Angrej Singh Gill is an Assistant Professor (Economics) at Panjab University Rural Centre, Kauni, District, Sri Muktsar Sahib (Punjab), India. He completed his MA and PhD in Economics from Punjabi University, Patiala. His major area of interest is Economics of Education. He has authored numerous research papers published in prominent research journals, and presented papers in various national and international conferences. He has also written articles that are published in newspapers. At present, he is carrying out a Azim Premji University-sponsored research project entitled “State, Market and Universalization of Elementary Education in Punjab.”

Daniel Jenks is the Deputy Director of the Immigration Lab and a graduate student in Sociology at American University in Washington, DC.

Noémi Katona finished her PhD in Sociology at the Humboldt University in Berlin in 2020. Her dissertation focused on prostitution and human trafficking. Since 2017, she works at the Centre for Social Science, Hungarian Academy of Sciences Centre for Excellence as a Research Fellow. She is a Member of the Working Group for Public Sociology “Helyzet.” Her main research interests include gender, migration, prostitution, and care work.

Vera Messing is a Senior Research Fellow at the Center of Social Science since 2004 and a Research Fellow at Democracy Institute, Central European University, Budapest since 2008. She has experience in empirical research on ethnicity, minorities, migration, social exclusion as well as social science methodologies. Her work focuses on comparative understanding of different forms and intersections of social inequalities and race/ethnicity and their consequences. She was part of a number of European comparative research projects in the past 15 years and is the principal researcher of the Hungarian team of the European Social Survey. Currently, she works on “MIMY: Migrant youth integration and empowerment” (H2020) researching on young migrants in vulnerable conditions. Her publication list includes articles and book chapters in international academic journals.

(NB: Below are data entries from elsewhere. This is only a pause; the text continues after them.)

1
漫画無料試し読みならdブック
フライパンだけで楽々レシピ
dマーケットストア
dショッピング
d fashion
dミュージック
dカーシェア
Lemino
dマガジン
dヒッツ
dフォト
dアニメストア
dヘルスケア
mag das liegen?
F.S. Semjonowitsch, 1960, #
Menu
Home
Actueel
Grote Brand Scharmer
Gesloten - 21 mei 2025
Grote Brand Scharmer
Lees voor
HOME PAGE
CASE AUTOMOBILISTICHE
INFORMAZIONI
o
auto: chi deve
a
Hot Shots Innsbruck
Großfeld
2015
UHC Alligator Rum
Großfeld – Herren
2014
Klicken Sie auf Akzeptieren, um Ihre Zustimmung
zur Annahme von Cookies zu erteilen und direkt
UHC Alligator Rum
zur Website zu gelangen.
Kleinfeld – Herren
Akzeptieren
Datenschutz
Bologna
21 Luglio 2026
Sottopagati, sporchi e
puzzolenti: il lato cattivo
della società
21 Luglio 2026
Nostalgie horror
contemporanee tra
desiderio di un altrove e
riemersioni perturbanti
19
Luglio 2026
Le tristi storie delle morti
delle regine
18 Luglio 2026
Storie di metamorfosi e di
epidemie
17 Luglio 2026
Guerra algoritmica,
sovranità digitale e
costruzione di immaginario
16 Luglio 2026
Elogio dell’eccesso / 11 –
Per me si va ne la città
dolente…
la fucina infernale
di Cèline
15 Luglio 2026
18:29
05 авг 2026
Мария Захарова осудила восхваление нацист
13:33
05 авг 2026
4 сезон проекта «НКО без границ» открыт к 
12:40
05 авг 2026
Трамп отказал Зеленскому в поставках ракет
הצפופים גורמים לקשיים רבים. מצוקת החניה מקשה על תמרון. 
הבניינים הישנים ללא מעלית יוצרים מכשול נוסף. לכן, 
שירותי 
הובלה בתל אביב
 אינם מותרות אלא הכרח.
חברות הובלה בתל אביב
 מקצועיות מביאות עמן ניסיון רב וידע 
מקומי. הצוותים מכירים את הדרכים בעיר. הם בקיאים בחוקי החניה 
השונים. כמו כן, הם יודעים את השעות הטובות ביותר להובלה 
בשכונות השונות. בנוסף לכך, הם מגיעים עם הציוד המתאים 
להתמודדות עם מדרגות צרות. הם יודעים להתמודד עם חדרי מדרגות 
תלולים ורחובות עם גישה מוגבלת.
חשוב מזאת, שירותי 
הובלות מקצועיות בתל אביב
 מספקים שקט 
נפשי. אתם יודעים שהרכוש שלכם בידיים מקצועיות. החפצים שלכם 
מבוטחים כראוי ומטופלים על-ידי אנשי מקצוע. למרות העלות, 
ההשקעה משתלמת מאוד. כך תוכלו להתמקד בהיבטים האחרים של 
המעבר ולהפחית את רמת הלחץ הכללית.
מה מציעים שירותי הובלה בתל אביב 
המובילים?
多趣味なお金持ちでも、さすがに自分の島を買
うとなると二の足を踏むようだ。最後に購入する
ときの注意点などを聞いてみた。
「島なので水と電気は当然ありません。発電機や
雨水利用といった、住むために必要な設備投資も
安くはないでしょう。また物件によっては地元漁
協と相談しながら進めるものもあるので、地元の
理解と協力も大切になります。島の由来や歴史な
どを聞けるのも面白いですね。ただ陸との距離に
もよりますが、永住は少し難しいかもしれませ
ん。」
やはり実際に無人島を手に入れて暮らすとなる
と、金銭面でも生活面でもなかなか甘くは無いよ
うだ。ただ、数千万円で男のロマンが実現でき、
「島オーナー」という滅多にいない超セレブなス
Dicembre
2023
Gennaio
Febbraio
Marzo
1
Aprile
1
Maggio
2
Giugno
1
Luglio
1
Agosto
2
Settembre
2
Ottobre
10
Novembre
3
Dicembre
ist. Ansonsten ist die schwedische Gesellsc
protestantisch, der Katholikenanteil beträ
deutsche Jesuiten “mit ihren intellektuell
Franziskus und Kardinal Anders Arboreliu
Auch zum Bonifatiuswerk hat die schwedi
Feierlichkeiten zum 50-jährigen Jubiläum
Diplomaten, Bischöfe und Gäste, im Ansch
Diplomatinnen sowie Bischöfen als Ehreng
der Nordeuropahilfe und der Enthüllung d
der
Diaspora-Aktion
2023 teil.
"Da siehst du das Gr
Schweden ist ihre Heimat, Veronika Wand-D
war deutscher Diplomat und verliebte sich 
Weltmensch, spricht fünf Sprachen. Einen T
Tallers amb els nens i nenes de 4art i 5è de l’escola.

Serah Shani is an Associate Professor in the School of Social and Behavioral Sciences at Mercy College in New York, USA. She conducts research in Africa and the African Diaspora. In the USA, her research broadly explores the intersection of socioeconomic status, race, ethnicity, health and sociocultural life of immigrants in urban settings and how these aspects inform access to social services and socioeconomic mobility. Her current research looks at urban immigration, global and transnational movements, identities and the sociocultural economic adaptation of recent African immigrants to the United States. In Africa she has conducted research on the configuration and consolidation of elites in Kenya. She is also author of two books: African Immigrant Families in the United States: Transnational Lives, and Schooling and Indigenous Elites in Africa: The Case of Kenya’s Maasai. Most recently, she has been awarded a generous grant from The John Templeton Foundation for her project titled: The Cultural Evolution of the Conscience, Virtues, Character Development, and Human Progress.